Either way, the current will be the same thru both gaps; it's a series circuit.

 

[shadetree]

I'm sure you read his book on how an alternator and voltage regulator works also!!!

Is this what you are talking about????

Q. What happens when a voltage regulator fails with a short circuit?

A. Assuming that this is not a catastrophic internal failure which would cause the alternator field circuit breaker to trip) the field windings would be able to draw the maximum possible current and would effectively turn the alternator full on. In this condition the alternator is producing its maximum rated power. You might think that this is not a problem, but due to rules governing inductors and capacitors an even bigger problem will develop: runaway output voltage. If there is not sufficient electrical load to use all of the available power from the alternator the voltage in the alternator stator windings will rise uncontrollably.

Both of these failures are a problem.

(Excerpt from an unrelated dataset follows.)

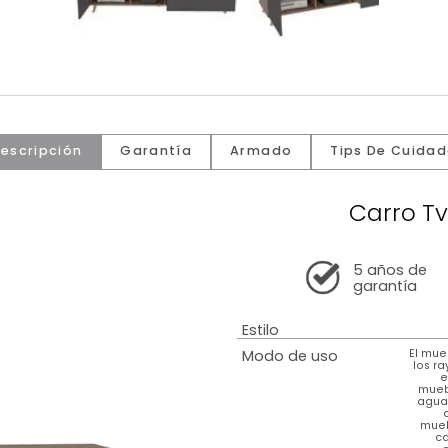
Descripción
Garantía
Armado
Tip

The second failure, however, could do potential damage to the radios and other appliances in the electrical system.
shady

 

[Bob Ayers]

Is this what you are talking about????

Q. What happens when a voltage regulator fails with a short circuit?

A. Assuming that this is not a catastrophic internal failure which would cause the alternator field circuit breaker to trip) the field windings would be able to draw the maximum possible current and would effectively turn the alternator full on. In this condition the alternator is producing its maximum rated power. You might think that this is not a problem, but due to rules governing inductors and capacitors an even bigger problem will develop: runaway output voltage. If there is not sufficient electrical load to use all of the available power from the alternator the voltage in the alternator stator windings will rise uncontrollably.

Both of these failures are a problem. The second failure, however, could do potential damage to the radios and other appliances in the electrical system.
shady

No, this is what I'm talking about....

The problem in removing the battery cable with the truck running is if the regulator in the alternator is no longer regulating, when you disconnect from the battery, it can allow the alternator to go to full amperage output, and burn up a lot of stuff. If the alternator is dead, as it apparently is in your case, the truck simply dies same as turning off the ignition key when you remove the battery cable.

Next time, invest in a $5 Radio Shack volt meter, and check voltages.shady

My response!

It's the di/dt that creates the huge voltage spike when you remove a battery cable. This can happen just with the current load on the battery.
The load isn't sufficient, for the alternator to go "full amperage", but large voltage spikes will be created. The voltage output of the alternator
is controlled with the "voltage" regulator, not the current.